Why such far-reaching concern for the manslayer? One answer is that these ordinances offered a bulwark against vindictive justice — a kind of rudimentary system of due process ensuring presumed innocence, impartial adjudication and protection against vengeance in a society lacking a police force.
The French philosopher Emmanuel Levinas offers a more radical answer: The Torah takes so many precautions to safeguard the manslayer, because we are all, in a sense, manslayers. We are all slayers unawares, hovering between guilt and innocence, walking semiconsciously past the need and pain around us daily. Just as the manslayer is described as b’lo reut — literally, unseeing — so we, too, close our eyes to suffering, complicit and even culpable, through our obliviousness and our neglect.
Levinas invokes this idea in order to hold all of us accountable rather than let any of us off the hook. If we all stand accused, without possibility of absolution, then we are all guilty of not doing enough to ease each other’s pain. With this conception of radical, unalterable guilt, Levinas pushes us to do more, no matter what we are already doing, because others still suffer in our wake. But there is another implication of his thought. If we are all guilty, then those socially cast as villains — the criminal, the national enemy, those demonized, despised and disposed of — are not so very different than the rest of us, and deserve mercy as much or as little as we do. We all share the same unseeing yet aspiring humanity, the same half-realized state. We all drift between dreaming and waking, destruction and love, in need of refuge as well as repair.
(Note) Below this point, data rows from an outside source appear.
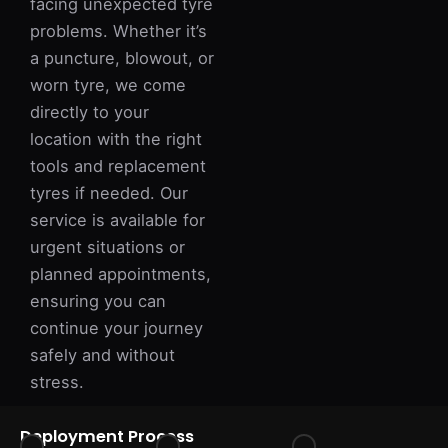
facing unexpected tyre
problems. Whether it’s
a puncture, blowout, or
worn tyre, we come
directly to your
location with the right
tools and replacement
tyres if needed. Our
service is available for
urgent situations or
planned appointments,
ensuring you can
continue your journey
safely and without
stress.
Deployment Process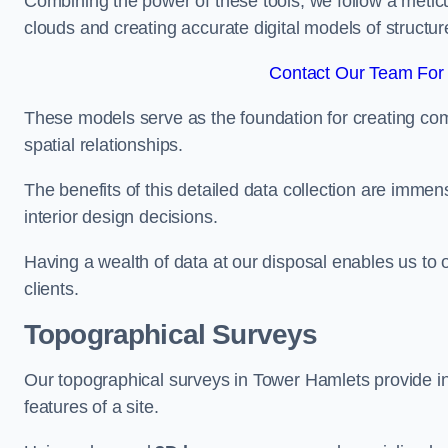
Combining the power of these tools, we follow a metic
clouds and creating accurate digital models of structur
Contact Our Team For 
These models serve as the foundation for creating co
spatial relationships.
The benefits of this detailed data collection are immense
interior design decisions.
Having a wealth of data at our disposal enables us to o
clients.
Topographical Surveys
Our topographical surveys in Tower Hamlets provide in-
features of a site.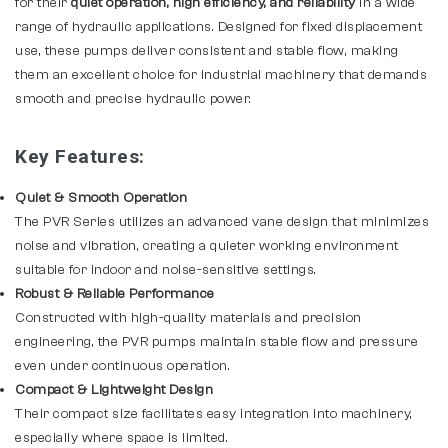
for their
quiet operation, high efficiency, and reliability
in a wide
range of hydraulic applications. Designed for fixed displacement
use, these pumps deliver consistent and stable flow, making
them an excellent choice for industrial machinery that demands
smooth and precise hydraulic power.
Key Features:
Quiet & Smooth Operation
The PVR Series utilizes an advanced vane design that minimizes
noise and vibration, creating a quieter working environment
suitable for indoor and noise-sensitive settings.
Robust & Reliable Performance
Constructed with high-quality materials and precision
engineering, the PVR pumps maintain stable flow and pressure
even under continuous operation.
Compact & Lightweight Design
Their compact size facilitates easy integration into machinery,
especially where space is limited.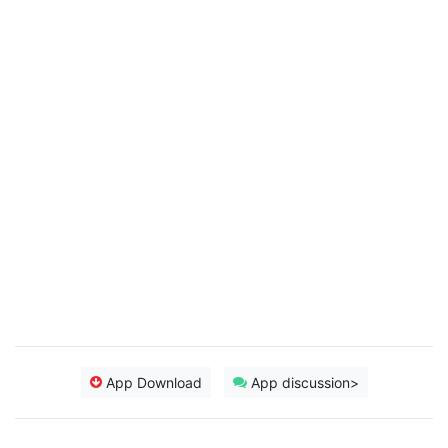
App Download
App discussion>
Last summer, while serving as a prison chaplain in a maximum-security penitentiary in Indiana, I found myself pressed up against the “inner scrolls” of men whose life histories, like Levinas’s teaching, and unlike the acts for which they were tried, defied obvious demarcation between guilt and innocence. I encountered men who had committed violent crimes in the stupor of drugs, or during a psychotic episode, or after absorbing inconceivable rape, abuse and poverty over an extended period of time. I did not meet the cold-blooded sniper of the news nor the hardened, professional crook of the movies, but rather confused and broken people born into crushing circumstances, stamped on by life and well positioned for wrong turns.
The command to build cities of refuge would not have us exonerate these men, nor excuse their behavior. But this mitzvah does charge us to avoid the temptation of unforgiving vengeance, and bring mercy and understanding even to those who have brought harm.
Melissa Weintraub is a rabbinical student at the Jewish Theological Seminary of America.